Saved entries ::
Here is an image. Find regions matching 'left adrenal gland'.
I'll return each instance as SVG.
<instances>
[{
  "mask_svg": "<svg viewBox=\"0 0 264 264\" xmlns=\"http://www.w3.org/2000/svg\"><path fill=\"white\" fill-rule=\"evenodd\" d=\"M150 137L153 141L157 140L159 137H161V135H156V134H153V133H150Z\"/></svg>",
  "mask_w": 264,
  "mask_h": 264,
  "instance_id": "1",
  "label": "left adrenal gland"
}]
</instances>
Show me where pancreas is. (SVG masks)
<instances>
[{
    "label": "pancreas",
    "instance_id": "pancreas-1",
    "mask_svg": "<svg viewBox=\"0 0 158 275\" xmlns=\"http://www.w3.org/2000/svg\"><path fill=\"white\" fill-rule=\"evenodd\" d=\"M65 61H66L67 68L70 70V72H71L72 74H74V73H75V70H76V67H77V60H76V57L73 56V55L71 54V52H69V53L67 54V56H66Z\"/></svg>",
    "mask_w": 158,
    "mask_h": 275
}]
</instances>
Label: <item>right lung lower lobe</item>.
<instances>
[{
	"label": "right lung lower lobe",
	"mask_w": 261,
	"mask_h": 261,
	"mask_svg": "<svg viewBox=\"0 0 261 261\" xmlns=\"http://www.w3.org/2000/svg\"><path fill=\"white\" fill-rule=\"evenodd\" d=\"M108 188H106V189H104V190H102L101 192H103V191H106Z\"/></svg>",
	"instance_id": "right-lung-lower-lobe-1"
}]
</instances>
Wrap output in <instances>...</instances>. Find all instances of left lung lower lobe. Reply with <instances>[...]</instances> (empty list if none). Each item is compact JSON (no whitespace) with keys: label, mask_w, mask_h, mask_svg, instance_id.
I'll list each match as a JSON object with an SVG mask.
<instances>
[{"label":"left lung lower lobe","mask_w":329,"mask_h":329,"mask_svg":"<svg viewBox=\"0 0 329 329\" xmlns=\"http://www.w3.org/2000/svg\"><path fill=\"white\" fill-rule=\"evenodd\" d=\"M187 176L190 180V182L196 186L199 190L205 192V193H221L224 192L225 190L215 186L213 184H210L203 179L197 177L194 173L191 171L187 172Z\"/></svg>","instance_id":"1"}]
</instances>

EXERCISE PROMPT ::
Your response must repeat the entries above exactly, in full.

WRITTEN REPLY ::
Here is an image. Find regions matching 'left adrenal gland'.
I'll return each instance as SVG.
<instances>
[{
  "mask_svg": "<svg viewBox=\"0 0 264 264\" xmlns=\"http://www.w3.org/2000/svg\"><path fill=\"white\" fill-rule=\"evenodd\" d=\"M150 137L153 141L157 140L159 137H161V135H156V134H153V133H150Z\"/></svg>",
  "mask_w": 264,
  "mask_h": 264,
  "instance_id": "1",
  "label": "left adrenal gland"
}]
</instances>
Show me where pancreas is. (SVG masks)
<instances>
[{
    "label": "pancreas",
    "instance_id": "pancreas-1",
    "mask_svg": "<svg viewBox=\"0 0 158 275\" xmlns=\"http://www.w3.org/2000/svg\"><path fill=\"white\" fill-rule=\"evenodd\" d=\"M65 61H66L67 68L70 70V72H71L72 74H74V73H75V70H76V67H77V60H76V57L73 56V55L71 54V52H69V53L67 54V56H66Z\"/></svg>",
    "mask_w": 158,
    "mask_h": 275
}]
</instances>
Label: <item>right lung lower lobe</item>.
<instances>
[{
	"label": "right lung lower lobe",
	"mask_w": 261,
	"mask_h": 261,
	"mask_svg": "<svg viewBox=\"0 0 261 261\" xmlns=\"http://www.w3.org/2000/svg\"><path fill=\"white\" fill-rule=\"evenodd\" d=\"M108 188H106V189H104V190H102L101 192H103V191H106Z\"/></svg>",
	"instance_id": "right-lung-lower-lobe-1"
}]
</instances>
Wrap output in <instances>...</instances>. Find all instances of left lung lower lobe. Reply with <instances>[...]</instances> (empty list if none). Each item is compact JSON (no whitespace) with keys: label, mask_w, mask_h, mask_svg, instance_id.
I'll list each match as a JSON object with an SVG mask.
<instances>
[{"label":"left lung lower lobe","mask_w":329,"mask_h":329,"mask_svg":"<svg viewBox=\"0 0 329 329\" xmlns=\"http://www.w3.org/2000/svg\"><path fill=\"white\" fill-rule=\"evenodd\" d=\"M187 176L190 180V182L196 186L199 190L205 192V193H221L224 192L225 190L215 186L213 184H210L203 179L197 177L194 173L191 171L187 172Z\"/></svg>","instance_id":"1"}]
</instances>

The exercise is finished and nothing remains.